As for the Diesel ad, you’ve perfectly summed it up.
CS I have such a hard time imagining Josh Smith’s work outside of the current moment—or its moment, its apex, which in some ways seems to have already passed. But then again, I think there’s something fundamentally unassimilable about the work, something that will always disgruntle—even infuriate—and as such, ultimately resist being shuffled away into some intractable category.
I think you also make a good point about work framing its context. Even this conversation, to a certain degree, has been framed by Josh Smith, while we think—or at least I think—I am responding to a context, to the factors of a historical moment, which happens to be ours.
On a completely different note, something else to consider is the sense of endgame inherent in “retard art.” Or maybe the sense of endgame is particular to all postwar art, and “retard art” or the retarded element in art, which is certainly engaged in a hyperbolic one-upmanship, is merely a hypertrophied version of the endgame?
The other day I was reading a discussion between William Anastasi and Thomas McEvilley from 1989, and the frequency with which they referred to and admired Anastasi’s work as “dumb” was impressive. At one point they talk about a photographic mise en abyme entitled Terminus by Anastasi, and the repartee around the work is heartbreakingly and, I daresay, mindblowingly Beckettian:
McEvilley […] And Terminus as a title suggests something like the end of the line.

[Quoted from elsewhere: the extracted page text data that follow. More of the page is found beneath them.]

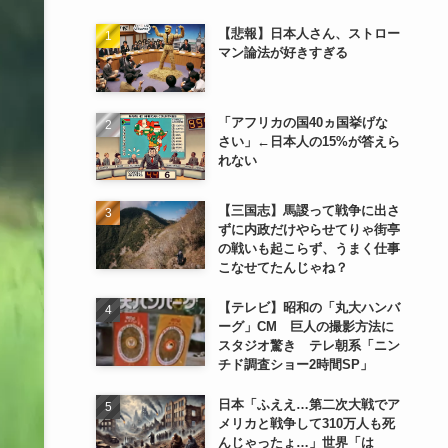
【悲報】日本人さん、ストロー
マン論法が好きすぎる
「アフリカの国40ヵ国挙げな
さい」←日本人の15%が答えら
れない
【三国志】馬謖って戦争に出さ
ずに内政だけやらせてりゃ街亭
の戦いも起こらず、うまく仕事
こなせてたんじゃね？
【テレビ】昭和の「丸大ハンバ
ーグ」CM 巨人の撮影方法に
スタジオ驚き テレ朝系「ニン
チド調査ショー2時間SP」
日本「ふええ…第二次大戦でア
メリカと戦争して310万人も死
んじゃったょ…」世界「は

Anastasi We keep trying to make the very last work of art.
McEvilley Hoping.
Anastasi That art would just pack up after this piece.
JL

CS I LOVE San Pellegrino!
1. See Chris Sharp, “The Idiots,” ArtReview 32 (May 2009): 80–84, and the comments following its online posting, http://www.artreview.com/profiles/blogs/the-idiots#.
2. Chris Sharp, “Joe Bradley, CANADA, New York, USA,” Frieze.com (February 11, 2008).
3. See Morgan Falconer, “Besides, With, Against, and Yet, The Kitchen, New York, USA,” Frieze 129 (March 2010): 123.